A multi-environmental tracer study to determine groundwater residence times and recharge in a structurally complex multi-aquifer system

Abstract

Despite being the main drinking water resource for over 5 million people, the water balance of the Eastern Mountain Aquifer system on the western side of the Dead Sea is poorly understood. The regional aquifer consists of fractured and karstified limestone – aquifers of Cretaceous age, and it can be separated into a Cenomanian aquifer (upper aquifer) and Albian aquifer (lower aquifer). Both aquifers are exposed along the mountain ridge around Jerusalem, which is the main recharge area. From here, the recharged groundwater flows in a highly karstified aquifer system towards the east and discharges in springs in the lower Jordan Valley and Dead Sea region. We investigated the Eastern Mountain Aquifer system for groundwater flow, groundwater age and potential mixtures, and groundwater recharge. We combined 36Cl ∕ Cl, tritium, and the anthropogenic gases SF6, CFC-12 (chlorofluorocarbon) and CFC-11, while using CFC-113 as “dating” tracers to estimate the young water components inside the Eastern Mountain Aquifer system. By application of lumped parameter models, we verified young groundwater components from the last 10 to 30 years and an admixture of a groundwater component older than about 70 years.

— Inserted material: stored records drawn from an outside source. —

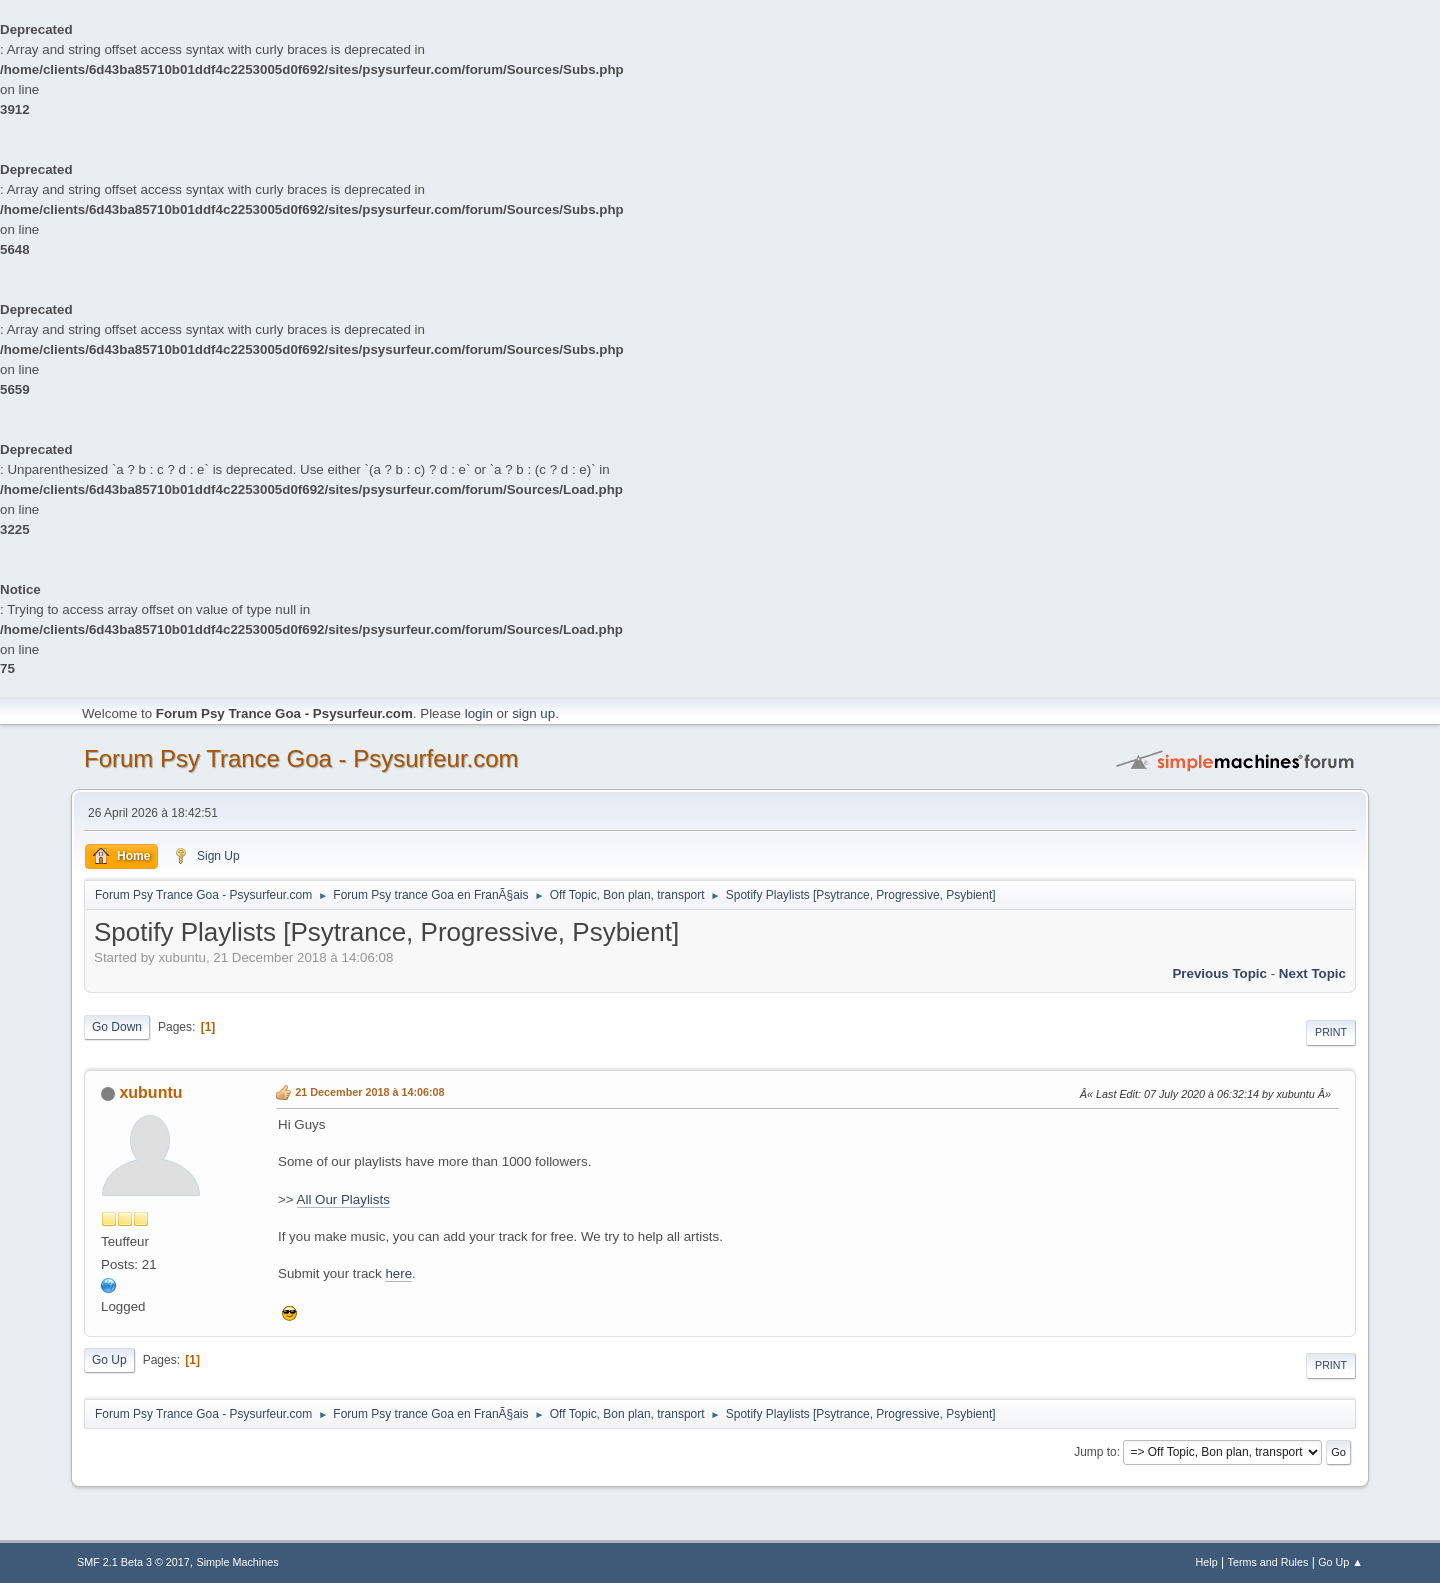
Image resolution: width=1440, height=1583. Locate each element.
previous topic (1219, 973)
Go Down (117, 1027)
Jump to (1095, 1452)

Concentrations of nitrate, simazine (pesticide), acesulfame K (ACE-K; artificial sweetener) and naproxen (NAP; drug) in the groundwater were further indications of infiltration during the last 30 years. The combination of multiple environmental tracers and lumped parameter modelling helped to understand the groundwater age distribution and to estimate recharge despite scarce data in this very complex hydrogeological setting. Our groundwater recharge rates support groundwater management of this politically difficult area and can be used to inform and calibrate ongoing groundwater flow models.